Full visibility requires a combination of full packet capture and full performance management so that organisations can know what their systems are doing and how they are interacting.
Performance management systems
Performance management systems can be useful in detecting cryptojacking attacks, said Wallis. “In one private sector organisation, it was the performance management system that raised the alarm by highlighting the fact that computer resources were being used during non-business hours,” he said.
“The malware had been designed to remain inactive during peak times, but start cryptomining processes as soon as business hours were over, but this went undetected for a long time until the performance management system was implemented.”
Wallis also recommended monitoring entity behaviour to ensure all systems are working as intended and are implementing network segmentation. “This is one of the most fundamental things that organisations should be doing,” he said.
According to Wallis, organisations that fail to segment their networks and implement rules about what systems are allowed to interact are making it easier for cyber attackers to move laterally across networks without restraint and escalate permissions until they have full control to install and run software.
“There are really no longer any excuses for not segmenting networks because there are many tools available that make it relatively quick and easy,” he said, adding that few organisation would fail to fit and use locks on doors to sensitive areas of the building, and yet many are doing just that in cyber space.
“Just as you have to lock doors to protect people, processes and information, you have to make sure that sensitive data in a network is protected,” said Wallis. “But if you have a flat network, you don’t have that protection because anyone getting access to the network can access anything on that network, including personal data and intellectual property.
“Like patching and good system configuration, segmentation requires some effort, but there are tools to help and if organisations put that effort in, they can get to a good place and make it difficult for cyber criminals to carry out attacks.”
Behaviour analysis systems
As part of a comprehensive, layer-based approach to security, organisations can also consider behaviour analysis systems to identify any anomalous activity on the network, said Wallis. “In this way, organisations will be more likely to see when cyber attackers are trying to download and install cryptominers or transfer cryptocoins to digital currency wallets outside the organisation.”
Ensuring good access controls, monitoring virtual private network access, and carefully managing secure shell (SSH) keys are also good ways to limit and detect cyber criminal activities, he said.
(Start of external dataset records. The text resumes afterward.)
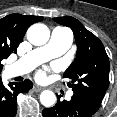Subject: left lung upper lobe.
<instances>
[{"instance_id": "1", "label": "left lung upper lobe", "mask_w": 117, "mask_h": 117, "mask_svg": "<svg viewBox=\"0 0 117 117\" xmlns=\"http://www.w3.org/2000/svg\"><path fill=\"white\" fill-rule=\"evenodd\" d=\"M53 20L73 30L77 45L76 58L63 75L70 80L67 85L74 94L100 107L109 86L110 71L109 58L102 42L73 17H57Z\"/></svg>"}]
</instances>
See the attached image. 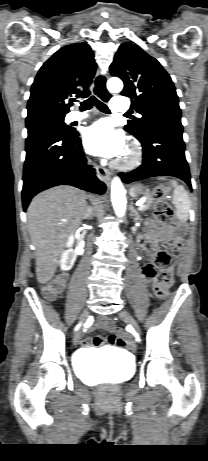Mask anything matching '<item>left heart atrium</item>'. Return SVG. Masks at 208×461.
Segmentation results:
<instances>
[{"instance_id": "1", "label": "left heart atrium", "mask_w": 208, "mask_h": 461, "mask_svg": "<svg viewBox=\"0 0 208 461\" xmlns=\"http://www.w3.org/2000/svg\"><path fill=\"white\" fill-rule=\"evenodd\" d=\"M83 140L85 148L93 155L111 158L124 153V136L114 130L108 121H98L88 127Z\"/></svg>"}]
</instances>
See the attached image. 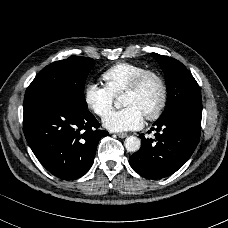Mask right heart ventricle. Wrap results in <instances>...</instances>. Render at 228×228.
Segmentation results:
<instances>
[{
    "label": "right heart ventricle",
    "mask_w": 228,
    "mask_h": 228,
    "mask_svg": "<svg viewBox=\"0 0 228 228\" xmlns=\"http://www.w3.org/2000/svg\"><path fill=\"white\" fill-rule=\"evenodd\" d=\"M145 70L148 68L140 64L119 62L106 69L102 78L111 94L117 97L124 92L137 75Z\"/></svg>",
    "instance_id": "e07e8e85"
}]
</instances>
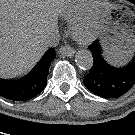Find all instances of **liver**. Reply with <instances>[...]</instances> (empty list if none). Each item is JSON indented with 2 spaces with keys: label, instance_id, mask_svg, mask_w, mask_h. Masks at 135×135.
Masks as SVG:
<instances>
[{
  "label": "liver",
  "instance_id": "6515ba94",
  "mask_svg": "<svg viewBox=\"0 0 135 135\" xmlns=\"http://www.w3.org/2000/svg\"><path fill=\"white\" fill-rule=\"evenodd\" d=\"M64 0H0V78L30 70L46 51Z\"/></svg>",
  "mask_w": 135,
  "mask_h": 135
}]
</instances>
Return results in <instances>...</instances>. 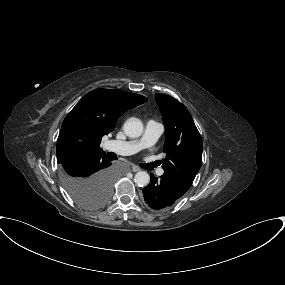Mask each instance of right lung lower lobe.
<instances>
[{
	"label": "right lung lower lobe",
	"instance_id": "98d812e1",
	"mask_svg": "<svg viewBox=\"0 0 285 285\" xmlns=\"http://www.w3.org/2000/svg\"><path fill=\"white\" fill-rule=\"evenodd\" d=\"M111 159L104 151L88 152L60 164L71 174L81 178H110L114 177Z\"/></svg>",
	"mask_w": 285,
	"mask_h": 285
}]
</instances>
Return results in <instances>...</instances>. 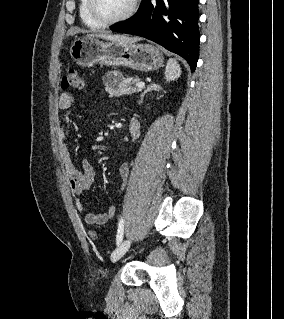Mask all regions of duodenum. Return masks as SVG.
Segmentation results:
<instances>
[{
  "mask_svg": "<svg viewBox=\"0 0 284 319\" xmlns=\"http://www.w3.org/2000/svg\"><path fill=\"white\" fill-rule=\"evenodd\" d=\"M129 134H130L131 138H133V137L135 136L136 130H135L134 127H131V128L129 129Z\"/></svg>",
  "mask_w": 284,
  "mask_h": 319,
  "instance_id": "obj_1",
  "label": "duodenum"
}]
</instances>
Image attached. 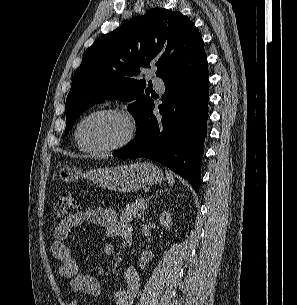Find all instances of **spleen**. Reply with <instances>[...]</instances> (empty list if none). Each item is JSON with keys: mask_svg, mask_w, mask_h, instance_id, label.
Returning <instances> with one entry per match:
<instances>
[{"mask_svg": "<svg viewBox=\"0 0 297 305\" xmlns=\"http://www.w3.org/2000/svg\"><path fill=\"white\" fill-rule=\"evenodd\" d=\"M166 177H167L169 185L172 186L174 184V182H175L173 174L168 172V171H166Z\"/></svg>", "mask_w": 297, "mask_h": 305, "instance_id": "3e777b00", "label": "spleen"}]
</instances>
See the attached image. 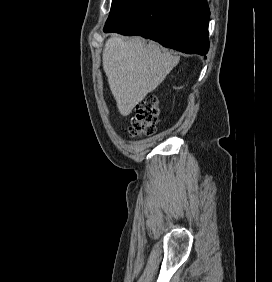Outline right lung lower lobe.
I'll return each instance as SVG.
<instances>
[{
    "instance_id": "98d812e1",
    "label": "right lung lower lobe",
    "mask_w": 272,
    "mask_h": 282,
    "mask_svg": "<svg viewBox=\"0 0 272 282\" xmlns=\"http://www.w3.org/2000/svg\"><path fill=\"white\" fill-rule=\"evenodd\" d=\"M209 16L206 0H138L104 27V32L140 35L165 47L204 56L209 48Z\"/></svg>"
}]
</instances>
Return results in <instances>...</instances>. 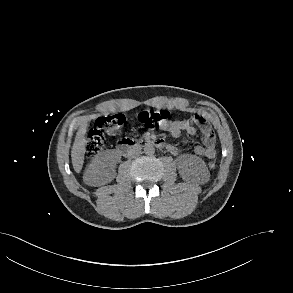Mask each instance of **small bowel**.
Instances as JSON below:
<instances>
[{
    "instance_id": "c3829d8e",
    "label": "small bowel",
    "mask_w": 293,
    "mask_h": 293,
    "mask_svg": "<svg viewBox=\"0 0 293 293\" xmlns=\"http://www.w3.org/2000/svg\"><path fill=\"white\" fill-rule=\"evenodd\" d=\"M194 121L199 123L203 141V145L195 146L194 152L198 156L213 159L216 155V137L210 124L204 116L198 115L193 119H171L168 120L165 124H163L161 126V129L167 131L171 134V136L175 138L180 137L182 133H186L190 136H193L196 134V129L193 126ZM166 149L173 155L179 154L178 148L172 144H168L166 146Z\"/></svg>"
}]
</instances>
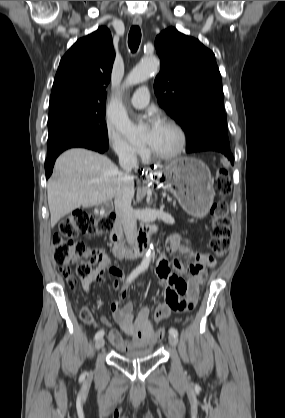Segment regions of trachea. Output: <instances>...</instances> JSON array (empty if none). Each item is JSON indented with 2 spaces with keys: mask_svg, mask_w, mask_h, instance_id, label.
I'll use <instances>...</instances> for the list:
<instances>
[{
  "mask_svg": "<svg viewBox=\"0 0 285 418\" xmlns=\"http://www.w3.org/2000/svg\"><path fill=\"white\" fill-rule=\"evenodd\" d=\"M141 41V30L138 26H133L128 35V45L132 52H135Z\"/></svg>",
  "mask_w": 285,
  "mask_h": 418,
  "instance_id": "1",
  "label": "trachea"
}]
</instances>
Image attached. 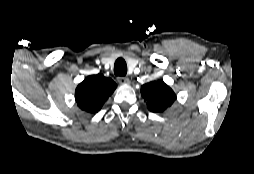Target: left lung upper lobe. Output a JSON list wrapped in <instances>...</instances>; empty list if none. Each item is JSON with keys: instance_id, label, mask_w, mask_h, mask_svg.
Returning <instances> with one entry per match:
<instances>
[{"instance_id": "5c2ea615", "label": "left lung upper lobe", "mask_w": 254, "mask_h": 174, "mask_svg": "<svg viewBox=\"0 0 254 174\" xmlns=\"http://www.w3.org/2000/svg\"><path fill=\"white\" fill-rule=\"evenodd\" d=\"M141 94L152 112H163L176 99L173 90L163 81H154L141 87Z\"/></svg>"}]
</instances>
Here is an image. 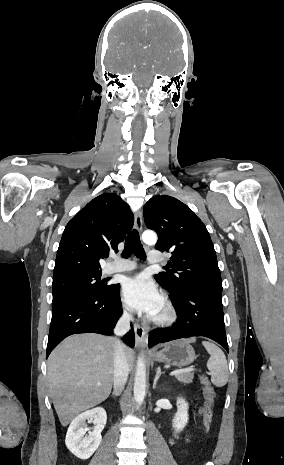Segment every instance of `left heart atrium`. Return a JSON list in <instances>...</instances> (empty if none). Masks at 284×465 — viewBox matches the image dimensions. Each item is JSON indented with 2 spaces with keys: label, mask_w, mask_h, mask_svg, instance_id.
<instances>
[{
  "label": "left heart atrium",
  "mask_w": 284,
  "mask_h": 465,
  "mask_svg": "<svg viewBox=\"0 0 284 465\" xmlns=\"http://www.w3.org/2000/svg\"><path fill=\"white\" fill-rule=\"evenodd\" d=\"M124 304L131 310L153 315L162 304V294L145 275L128 279L121 292Z\"/></svg>",
  "instance_id": "39dd6f15"
}]
</instances>
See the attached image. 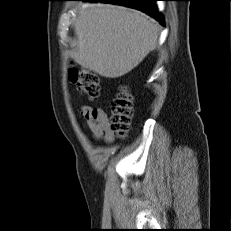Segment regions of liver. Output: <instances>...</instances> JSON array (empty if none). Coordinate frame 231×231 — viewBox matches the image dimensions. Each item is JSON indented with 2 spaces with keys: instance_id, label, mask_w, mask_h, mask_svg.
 I'll use <instances>...</instances> for the list:
<instances>
[{
  "instance_id": "1",
  "label": "liver",
  "mask_w": 231,
  "mask_h": 231,
  "mask_svg": "<svg viewBox=\"0 0 231 231\" xmlns=\"http://www.w3.org/2000/svg\"><path fill=\"white\" fill-rule=\"evenodd\" d=\"M72 58L85 69L118 78L137 67L158 42V24L145 13L103 3H79Z\"/></svg>"
}]
</instances>
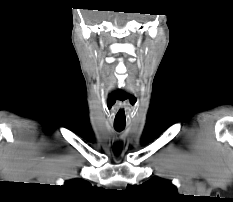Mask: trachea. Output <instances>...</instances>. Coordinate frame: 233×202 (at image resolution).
<instances>
[{
  "mask_svg": "<svg viewBox=\"0 0 233 202\" xmlns=\"http://www.w3.org/2000/svg\"><path fill=\"white\" fill-rule=\"evenodd\" d=\"M116 131L121 132L124 130L125 125H114Z\"/></svg>",
  "mask_w": 233,
  "mask_h": 202,
  "instance_id": "1",
  "label": "trachea"
}]
</instances>
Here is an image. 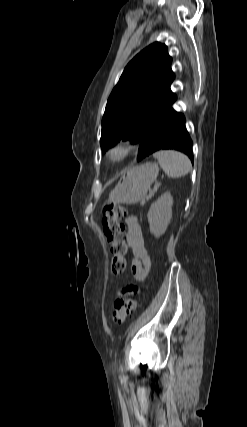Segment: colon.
<instances>
[{"label":"colon","mask_w":247,"mask_h":427,"mask_svg":"<svg viewBox=\"0 0 247 427\" xmlns=\"http://www.w3.org/2000/svg\"><path fill=\"white\" fill-rule=\"evenodd\" d=\"M125 215V208L118 203L110 204L103 210V233L110 245V252L112 255L111 272L115 276L122 274L126 268L128 245L124 227L122 225V219ZM138 308L139 304L136 299H117L114 302L112 320L115 323L121 324L128 317L134 314Z\"/></svg>","instance_id":"5ec220e1"}]
</instances>
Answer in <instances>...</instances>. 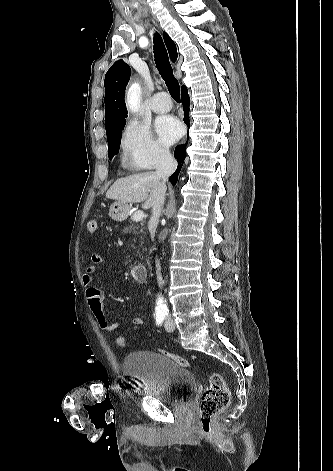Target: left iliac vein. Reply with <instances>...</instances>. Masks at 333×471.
<instances>
[{"label":"left iliac vein","mask_w":333,"mask_h":471,"mask_svg":"<svg viewBox=\"0 0 333 471\" xmlns=\"http://www.w3.org/2000/svg\"><path fill=\"white\" fill-rule=\"evenodd\" d=\"M164 326H165L166 331H168V332H172L175 329V324H174L173 320L170 317H168L166 319Z\"/></svg>","instance_id":"1"}]
</instances>
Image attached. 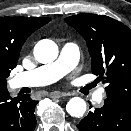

Once illicit cryptocurrency mining operations are detected, it is important for organisations to understand how the malware got in so that the associated security vulnerabilities can be fixed, said Wallis. “Security is a continuous cycle of prevention, detection and improvement when things go wrong,” he added.
The low-risk, high-reward nature of cryptojacking means it is expected to ramp up even further in the coming months, so organisations should be on the lookout for signs of it and, once identified, use it to identify and plug gaps in their cyber security defences.